Data for review
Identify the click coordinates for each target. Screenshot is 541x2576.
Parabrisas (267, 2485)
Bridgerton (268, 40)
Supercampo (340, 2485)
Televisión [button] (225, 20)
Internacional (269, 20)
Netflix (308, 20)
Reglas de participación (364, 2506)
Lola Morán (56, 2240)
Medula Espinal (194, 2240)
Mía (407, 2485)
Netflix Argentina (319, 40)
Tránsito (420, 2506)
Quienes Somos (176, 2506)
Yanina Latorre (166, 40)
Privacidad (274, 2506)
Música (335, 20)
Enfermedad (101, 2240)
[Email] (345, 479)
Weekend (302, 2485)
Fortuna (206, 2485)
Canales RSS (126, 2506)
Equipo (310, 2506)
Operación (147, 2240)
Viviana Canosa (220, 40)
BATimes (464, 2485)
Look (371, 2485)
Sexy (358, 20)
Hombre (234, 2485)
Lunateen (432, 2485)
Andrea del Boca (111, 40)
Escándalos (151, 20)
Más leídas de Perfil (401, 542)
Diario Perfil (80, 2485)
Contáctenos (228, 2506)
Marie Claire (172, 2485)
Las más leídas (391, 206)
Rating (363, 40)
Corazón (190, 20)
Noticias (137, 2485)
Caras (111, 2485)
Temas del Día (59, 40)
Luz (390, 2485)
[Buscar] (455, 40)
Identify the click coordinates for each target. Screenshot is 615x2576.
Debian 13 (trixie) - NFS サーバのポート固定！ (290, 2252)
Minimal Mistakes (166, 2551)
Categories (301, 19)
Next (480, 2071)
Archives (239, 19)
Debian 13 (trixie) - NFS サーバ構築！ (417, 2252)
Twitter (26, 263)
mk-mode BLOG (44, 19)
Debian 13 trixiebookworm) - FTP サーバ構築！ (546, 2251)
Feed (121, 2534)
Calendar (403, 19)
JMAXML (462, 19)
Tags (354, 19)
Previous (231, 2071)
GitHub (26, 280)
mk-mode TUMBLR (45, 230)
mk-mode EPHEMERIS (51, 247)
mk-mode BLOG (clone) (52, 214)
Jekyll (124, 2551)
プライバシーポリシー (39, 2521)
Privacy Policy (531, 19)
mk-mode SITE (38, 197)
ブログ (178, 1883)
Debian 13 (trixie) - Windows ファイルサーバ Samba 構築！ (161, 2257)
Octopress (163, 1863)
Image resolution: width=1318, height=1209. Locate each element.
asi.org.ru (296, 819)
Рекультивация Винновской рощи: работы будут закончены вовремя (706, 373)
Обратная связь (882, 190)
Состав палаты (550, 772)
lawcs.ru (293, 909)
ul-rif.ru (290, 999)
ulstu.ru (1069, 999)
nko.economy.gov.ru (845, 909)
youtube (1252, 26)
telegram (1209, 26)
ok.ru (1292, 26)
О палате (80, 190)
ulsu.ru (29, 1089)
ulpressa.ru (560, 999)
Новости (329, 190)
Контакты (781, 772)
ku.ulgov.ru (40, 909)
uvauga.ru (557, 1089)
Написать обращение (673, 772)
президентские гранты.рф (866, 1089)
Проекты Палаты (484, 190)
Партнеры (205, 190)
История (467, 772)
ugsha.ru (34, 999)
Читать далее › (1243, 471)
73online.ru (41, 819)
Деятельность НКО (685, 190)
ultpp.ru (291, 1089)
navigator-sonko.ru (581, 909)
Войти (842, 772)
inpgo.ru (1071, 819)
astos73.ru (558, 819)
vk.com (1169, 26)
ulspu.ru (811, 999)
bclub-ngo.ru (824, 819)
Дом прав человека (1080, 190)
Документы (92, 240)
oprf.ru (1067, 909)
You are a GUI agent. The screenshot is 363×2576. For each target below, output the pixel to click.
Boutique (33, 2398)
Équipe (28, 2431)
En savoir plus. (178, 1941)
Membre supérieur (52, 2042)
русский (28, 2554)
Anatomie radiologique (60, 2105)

What you need to do
Lines wanted from the listing above: the line with "JMAXML (462, 19)" up to and including the line with "ブログ (178, 1883)". Please write them out exactly, adding nothing else.

Solution to this exercise
JMAXML (462, 19)
Tags (354, 19)
Previous (231, 2071)
GitHub (26, 280)
mk-mode TUMBLR (45, 230)
mk-mode EPHEMERIS (51, 247)
mk-mode BLOG (clone) (52, 214)
Jekyll (124, 2551)
プライバシーポリシー (39, 2521)
Privacy Policy (531, 19)
mk-mode SITE (38, 197)
ブログ (178, 1883)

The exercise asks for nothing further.